In Europe Girl Scouts are called Girl Guides and this is what they have done abroad during the Great War.
In the towns they have helped at the Military Hospitals as assistants to the ward-maids, cooks, and laundry women. In the Government offices, such as the War Office, the Admiralty, and other great departments of the State, they have acted as orderlies and messengers. They have taken up work in factories, or as motor-drivers, or on farms, in order to release men to go to the front.

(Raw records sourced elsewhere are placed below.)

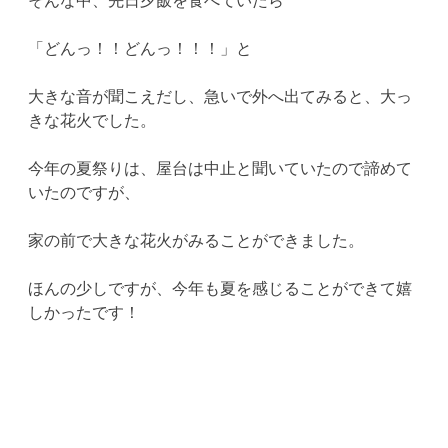
「どんっ！！どんっ！！！」と
大きな音が聞こえだし、急いで外へ出てみると、大っ
きな花火でした。
今年の夏祭りは、屋台は中止と聞いていたので諦めて
いたのですが、
家の前で大きな花火がみることができました。
ほんの少しですが、今年も夏を感じることができて嬉
しかったです！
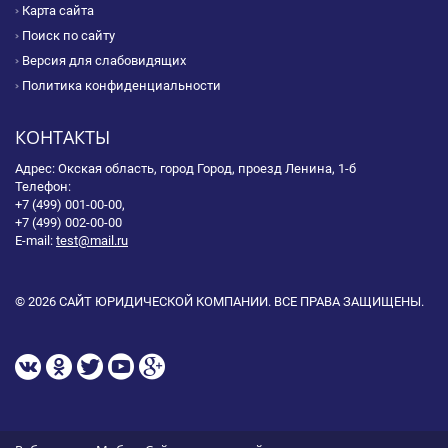
Карта сайта
Поиск по сайту
Версия для слабовидящих
Политика конфиденциальности
КОНТАКТЫ
Адрес: Окская область, город Город, проезд Ленина, 1-б
Телефон:
+7 (499) 001-00-00,
+7 (499) 002-00-00
E-mail:
test@mail.ru
© 2026 САЙТ ЮРИДИЧЕСКОЙ КОМПАНИИ. ВСЕ ПРАВА ЗАЩИЩЕНЫ.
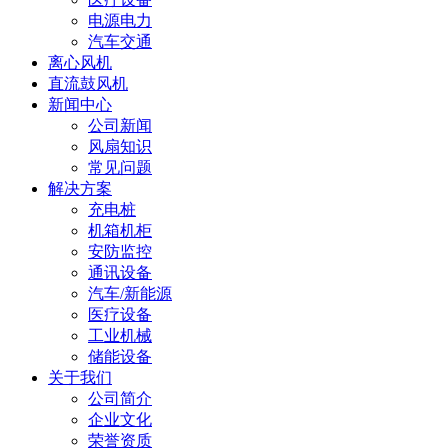
电源电力
汽车交通
离心风机
直流鼓风机
新闻中心
公司新闻
风扇知识
常见问题
解决方案
充电桩
机箱机柜
安防监控
通讯设备
汽车/新能源
医疗设备
工业机械
储能设备
关于我们
公司简介
企业文化
荣誉资质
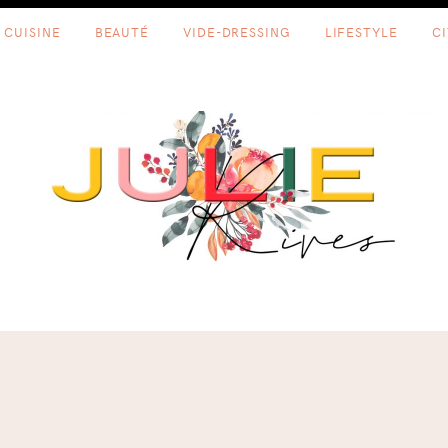
CUISINE
BEAUTÉ
VIDE-DRESSING
LIFESTYLE
C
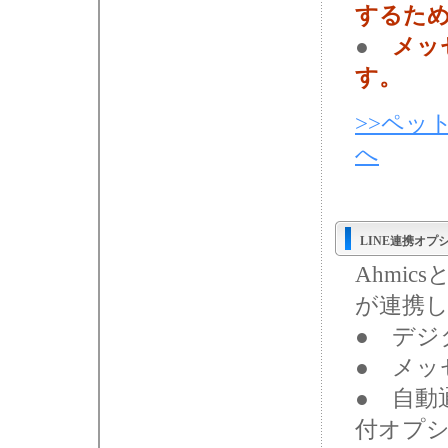
するため
●
メッ
す。
>>ペッ
へ
LINE連携オプ
Ahmi
が連携
● デジ
● メッ
● 自動
付オプシ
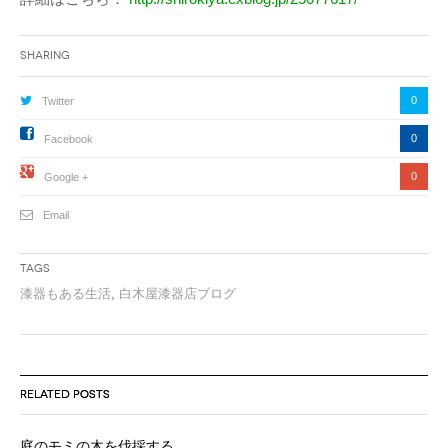
Sharing
0
Twitter
0
Facebook
0
Google +
Email
Tags
漆器もある生活
,
白木屋漆器店ブログ
RELATED POSTS
庭のモミの木を伐採する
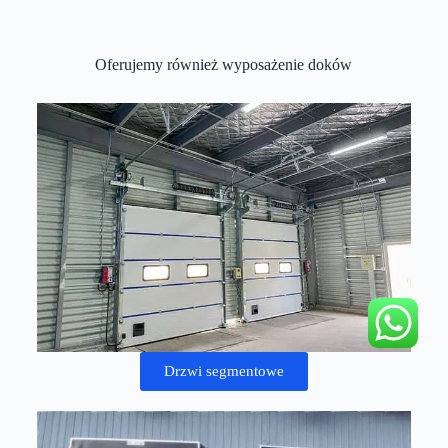
Oferujemy również wyposażenie doków
Drzwi segmentowe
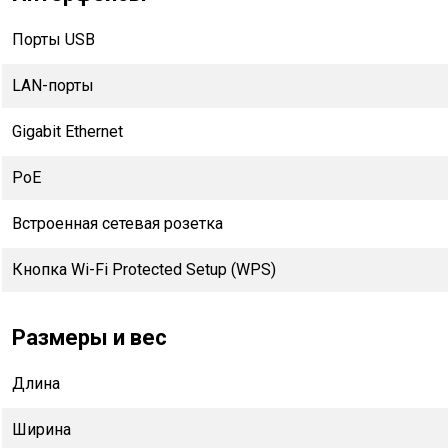
Порты USB
LAN-порты
Gigabit Ethernet
PoE
Встроенная сетевая розетка
Кнопка Wi-Fi Protected Setup (WPS)
Размеры и вес
Длина
Ширина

At home and in their club-rooms they have made bandages for the wounded, and warm clothing for the men at the Front and in the Fleet.
(S.T. stands for “Stand tall and Sit tall”)
In the country they have collected eggs for the sick, and on the moors have gathered sphagnum moss for the hospitals.
Over in France a great Recreation and Rest Hut for the soldiers has been supplied by the Guides with funds earned through their work. It is managed by Guide officers, or ex-Guides. Among the older Guides there are many who have done noble work with the Hospitals at home and overseas; there was one in particular who went through great adventures in Serbia during the invasion of that country.
A Hostel Scout.
At home in many of the great cities the Scouts have turned their Headquarters’ Club-Rooms into “Hostels.” That is, they have made them into small hospitals ready for taking in people injured in air-raids by the enemy.